┌────────

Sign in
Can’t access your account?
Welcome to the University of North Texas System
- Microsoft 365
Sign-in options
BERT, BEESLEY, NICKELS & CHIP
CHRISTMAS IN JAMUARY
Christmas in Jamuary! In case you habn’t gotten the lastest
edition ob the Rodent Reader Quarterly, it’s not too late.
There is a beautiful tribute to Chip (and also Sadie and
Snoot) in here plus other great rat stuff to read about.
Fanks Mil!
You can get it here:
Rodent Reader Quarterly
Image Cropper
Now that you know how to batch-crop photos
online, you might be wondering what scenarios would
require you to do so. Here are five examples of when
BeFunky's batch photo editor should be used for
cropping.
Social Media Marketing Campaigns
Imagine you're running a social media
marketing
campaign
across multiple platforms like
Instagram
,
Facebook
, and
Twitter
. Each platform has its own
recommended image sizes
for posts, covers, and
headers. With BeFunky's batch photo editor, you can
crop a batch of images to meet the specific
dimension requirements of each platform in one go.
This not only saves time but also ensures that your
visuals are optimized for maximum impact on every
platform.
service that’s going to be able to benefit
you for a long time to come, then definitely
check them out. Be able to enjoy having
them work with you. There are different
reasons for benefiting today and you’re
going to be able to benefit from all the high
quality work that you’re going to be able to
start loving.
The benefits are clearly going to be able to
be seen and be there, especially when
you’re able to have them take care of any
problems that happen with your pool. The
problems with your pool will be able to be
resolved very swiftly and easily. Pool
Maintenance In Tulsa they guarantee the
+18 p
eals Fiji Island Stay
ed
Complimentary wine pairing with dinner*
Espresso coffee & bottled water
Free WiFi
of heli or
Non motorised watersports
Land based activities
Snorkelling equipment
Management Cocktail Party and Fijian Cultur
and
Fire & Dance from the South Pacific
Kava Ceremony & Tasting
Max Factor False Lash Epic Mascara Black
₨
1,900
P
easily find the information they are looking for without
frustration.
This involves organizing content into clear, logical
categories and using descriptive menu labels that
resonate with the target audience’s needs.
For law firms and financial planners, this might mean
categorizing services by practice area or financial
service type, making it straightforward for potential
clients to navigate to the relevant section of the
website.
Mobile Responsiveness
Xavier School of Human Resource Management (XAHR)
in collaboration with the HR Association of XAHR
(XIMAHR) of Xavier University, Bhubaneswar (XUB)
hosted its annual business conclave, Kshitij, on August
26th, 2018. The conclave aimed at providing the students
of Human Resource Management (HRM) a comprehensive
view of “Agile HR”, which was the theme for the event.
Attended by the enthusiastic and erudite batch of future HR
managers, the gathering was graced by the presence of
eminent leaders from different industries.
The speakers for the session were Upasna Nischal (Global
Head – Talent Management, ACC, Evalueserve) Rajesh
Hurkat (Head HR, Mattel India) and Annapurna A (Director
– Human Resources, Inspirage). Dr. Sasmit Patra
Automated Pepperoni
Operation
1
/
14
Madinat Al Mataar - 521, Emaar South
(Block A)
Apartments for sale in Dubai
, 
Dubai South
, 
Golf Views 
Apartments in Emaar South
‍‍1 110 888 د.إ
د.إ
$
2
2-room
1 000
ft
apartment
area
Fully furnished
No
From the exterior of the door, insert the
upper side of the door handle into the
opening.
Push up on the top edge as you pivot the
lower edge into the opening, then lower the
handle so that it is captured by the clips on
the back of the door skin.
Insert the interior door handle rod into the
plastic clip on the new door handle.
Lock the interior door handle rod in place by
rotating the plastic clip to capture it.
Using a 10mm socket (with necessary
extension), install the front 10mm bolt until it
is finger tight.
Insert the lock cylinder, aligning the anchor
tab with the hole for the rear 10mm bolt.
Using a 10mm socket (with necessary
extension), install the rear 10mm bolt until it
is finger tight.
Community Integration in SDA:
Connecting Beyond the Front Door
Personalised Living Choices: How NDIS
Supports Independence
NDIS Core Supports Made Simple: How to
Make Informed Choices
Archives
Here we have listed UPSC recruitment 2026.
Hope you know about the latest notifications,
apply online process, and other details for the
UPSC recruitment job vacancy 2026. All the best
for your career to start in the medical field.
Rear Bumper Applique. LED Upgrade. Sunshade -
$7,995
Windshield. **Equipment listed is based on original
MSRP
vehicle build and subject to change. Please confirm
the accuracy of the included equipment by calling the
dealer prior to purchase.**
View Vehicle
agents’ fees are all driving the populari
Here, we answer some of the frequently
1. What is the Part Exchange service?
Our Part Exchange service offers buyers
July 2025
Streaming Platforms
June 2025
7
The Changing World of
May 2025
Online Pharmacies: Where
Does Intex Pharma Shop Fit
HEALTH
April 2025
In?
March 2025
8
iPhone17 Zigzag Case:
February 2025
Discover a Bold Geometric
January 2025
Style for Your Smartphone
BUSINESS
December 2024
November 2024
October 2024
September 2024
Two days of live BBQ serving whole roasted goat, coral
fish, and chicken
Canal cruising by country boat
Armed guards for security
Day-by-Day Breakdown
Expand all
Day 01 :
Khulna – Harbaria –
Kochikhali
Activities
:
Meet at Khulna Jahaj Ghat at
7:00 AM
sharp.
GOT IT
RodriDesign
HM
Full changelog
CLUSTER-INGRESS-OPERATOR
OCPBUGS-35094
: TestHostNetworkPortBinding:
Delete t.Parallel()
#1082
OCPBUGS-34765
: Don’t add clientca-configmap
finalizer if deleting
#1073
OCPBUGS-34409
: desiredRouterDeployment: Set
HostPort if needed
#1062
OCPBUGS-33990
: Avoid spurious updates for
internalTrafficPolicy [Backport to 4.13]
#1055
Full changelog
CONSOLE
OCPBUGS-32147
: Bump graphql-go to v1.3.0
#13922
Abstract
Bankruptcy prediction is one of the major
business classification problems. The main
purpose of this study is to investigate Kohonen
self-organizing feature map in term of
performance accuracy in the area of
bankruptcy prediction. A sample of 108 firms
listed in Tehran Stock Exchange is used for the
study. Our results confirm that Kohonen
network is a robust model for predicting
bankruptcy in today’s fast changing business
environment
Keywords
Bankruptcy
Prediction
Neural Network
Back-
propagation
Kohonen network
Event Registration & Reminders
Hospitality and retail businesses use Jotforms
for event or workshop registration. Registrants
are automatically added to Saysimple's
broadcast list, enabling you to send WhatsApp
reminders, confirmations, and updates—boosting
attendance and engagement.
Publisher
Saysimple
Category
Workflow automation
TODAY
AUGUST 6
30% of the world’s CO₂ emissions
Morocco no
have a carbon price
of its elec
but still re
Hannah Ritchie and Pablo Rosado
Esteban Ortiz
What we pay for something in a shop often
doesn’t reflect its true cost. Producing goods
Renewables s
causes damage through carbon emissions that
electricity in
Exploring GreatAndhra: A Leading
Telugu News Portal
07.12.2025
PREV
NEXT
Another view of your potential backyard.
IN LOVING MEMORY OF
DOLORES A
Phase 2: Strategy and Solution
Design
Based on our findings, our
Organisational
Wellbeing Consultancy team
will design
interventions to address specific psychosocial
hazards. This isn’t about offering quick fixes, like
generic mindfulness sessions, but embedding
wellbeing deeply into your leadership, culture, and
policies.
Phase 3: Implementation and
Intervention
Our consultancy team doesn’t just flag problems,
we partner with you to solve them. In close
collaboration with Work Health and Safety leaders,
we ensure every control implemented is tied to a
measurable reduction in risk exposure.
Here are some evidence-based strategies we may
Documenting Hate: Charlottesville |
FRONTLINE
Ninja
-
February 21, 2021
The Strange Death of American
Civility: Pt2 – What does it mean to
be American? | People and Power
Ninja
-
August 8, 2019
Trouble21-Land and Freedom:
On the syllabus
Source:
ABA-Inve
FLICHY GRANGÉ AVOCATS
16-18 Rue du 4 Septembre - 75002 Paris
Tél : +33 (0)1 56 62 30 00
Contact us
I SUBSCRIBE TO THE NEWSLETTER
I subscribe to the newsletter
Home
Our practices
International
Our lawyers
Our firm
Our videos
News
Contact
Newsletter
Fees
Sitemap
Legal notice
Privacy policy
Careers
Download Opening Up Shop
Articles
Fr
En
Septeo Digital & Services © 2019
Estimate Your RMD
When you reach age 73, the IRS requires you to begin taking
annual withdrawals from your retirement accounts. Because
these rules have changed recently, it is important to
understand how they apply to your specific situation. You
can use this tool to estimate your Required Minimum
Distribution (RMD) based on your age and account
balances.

└────────

▸ What you have to do
Count how many lines of the entries include the string "time". The number is the entire answer.

▸ Output below
2